Cette loi est scandaleuse. La CGT se bat contre la marchandisation des secours. Facturer une intervention pour une fuite d’eau ou un nid de guêpes sous couvert qu’il n’y a pas d’urgence vitale est une honte car elle pénalise toujours les familles les plus nécessiteuses. Rappelons que la France est le dernier pays d’Europe à avoir des secours d’urgence gratuit. C’est à dire que riche ou pauvre, centre-ville ou banlieue, toute la population a droit à la même qualité de secours. C’est un acquis social extraordinaire que nous devons impérativement préserver. Et coûte que coûte il faut se battre pour revenir à la gratuité de tous les secours.
J’imagine que la phrase assassine de Laurent Wauquiez, président du conseil régional Rhône Alpes Auvergne, « l’assistanat est le cancer de la société » a énormément fait de mal à l’éthique de la profession ?
Cette phrase de Laurent Wauquiez est infecte, immonde et inacceptable pour une profession qui conduit à être en permanence au contact des plus défavoriséEs. Elle montre l’ampleur du mépris de classe de Wauquiez et de sa bande. Elle fait le lit des idées racistes qui malheureusement, comme dans d’autres professions, sont perceptibles chez certains pompiers. L’essence même du métier, c’est le secours aux personnes, et dans le contexte de la crise actuelle ce sont évidemment les plus démuniEs, les plus pauvres qui en ont le plus besoin.
Pendant longtemps la résistance des pompiers face aux politiques néolibérales était réputée. Par exemple, sur l’Isère, nous avons en mémoire votre lutte courageuse fin 2013 sur le maintien des 35 heures, l’augmentation des effectifs et l’amélioration de vos conditions de travail ? D’après toi comment retrouver cette dynamique unitaire ?

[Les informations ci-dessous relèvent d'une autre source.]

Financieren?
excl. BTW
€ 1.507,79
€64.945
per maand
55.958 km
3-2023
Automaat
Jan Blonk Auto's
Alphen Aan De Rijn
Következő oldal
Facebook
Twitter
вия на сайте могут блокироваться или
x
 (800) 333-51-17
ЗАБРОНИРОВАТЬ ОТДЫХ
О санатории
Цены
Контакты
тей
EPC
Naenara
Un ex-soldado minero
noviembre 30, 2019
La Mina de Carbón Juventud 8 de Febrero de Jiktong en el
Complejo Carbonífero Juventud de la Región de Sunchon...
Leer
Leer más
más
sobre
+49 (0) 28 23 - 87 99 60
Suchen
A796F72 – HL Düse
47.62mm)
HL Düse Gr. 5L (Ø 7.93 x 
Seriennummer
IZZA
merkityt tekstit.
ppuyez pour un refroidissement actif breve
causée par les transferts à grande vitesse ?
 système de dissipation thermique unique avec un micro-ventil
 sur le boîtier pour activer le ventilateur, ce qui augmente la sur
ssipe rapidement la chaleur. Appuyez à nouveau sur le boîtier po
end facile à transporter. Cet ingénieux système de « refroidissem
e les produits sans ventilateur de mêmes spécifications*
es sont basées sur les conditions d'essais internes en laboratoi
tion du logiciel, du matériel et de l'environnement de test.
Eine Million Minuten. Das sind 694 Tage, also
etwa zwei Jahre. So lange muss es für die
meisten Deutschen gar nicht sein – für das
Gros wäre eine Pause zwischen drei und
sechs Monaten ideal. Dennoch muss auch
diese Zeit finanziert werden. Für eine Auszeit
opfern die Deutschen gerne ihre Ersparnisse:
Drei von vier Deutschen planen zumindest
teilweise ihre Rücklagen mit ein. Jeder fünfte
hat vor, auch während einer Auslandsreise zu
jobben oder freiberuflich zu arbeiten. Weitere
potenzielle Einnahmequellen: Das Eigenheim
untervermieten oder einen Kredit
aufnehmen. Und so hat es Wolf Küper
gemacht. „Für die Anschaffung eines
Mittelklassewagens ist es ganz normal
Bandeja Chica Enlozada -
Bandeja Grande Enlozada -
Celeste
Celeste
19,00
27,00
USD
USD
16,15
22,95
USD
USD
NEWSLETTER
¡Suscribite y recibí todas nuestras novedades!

C’est vrai que nous avons une tradition de luttes syndicales assez radicales. Nous avons obtenu de belles victoires mais connu aussi des défaites. La lutte que tu évoques, qui était dirigée par la CGT et la Fédération autonome, a été exemplaire, unitaire, dynamique mais difficile et très douloureuse. Pour mémoire, lors d’une manifestation, Quentin, un jeune pompier grenoblois de 31 ans, a perdu un œil suite à un tir de flash Ball d’un CRS… Ce conflit de plus de 3 mois a été long, et il est vrai que nous espérions une convergence des luttes sur le plan départemental, qui malheureusement n’a pas eu lieu…
Le constat c’est qu’aujourd’hui boîte par boîte c’est très difficile de gagner, et à mon avis les directions syndicales doivent mettre en place une stratégie combative unitaire sur le plan national. Et surtout ne pas saucissonner le mouvement social. Nous devons être unitaires à 100 %, syndicats, partis politiques, associations, mouvements sociaux Face à Macron et ses porte-flingue, il me paraît difficile d’avoir une stratégie gagnante sans articuler les revendications sectorielles et des revendications unifiantes. Nous avons grandement besoin d’une victoire sociale contre ce gouvernement pour redonner le moral aux salariéEs.
Un dernier mot ?
La CGT a toujours affirmé que les pompiers étaient « des ouvriers du feu, des techniciens du feu » et pas des soldats du feu comme le préconisent actuellement les médias traditionnels. Les pompiers professionnels sont des fonctionnaires territoriaux et font partie intégrante du monde syndical, du mouvement ouvrier et ils n’ont rien à voir avec l’armée ou les forces de répression. C’est bon de le rappeler.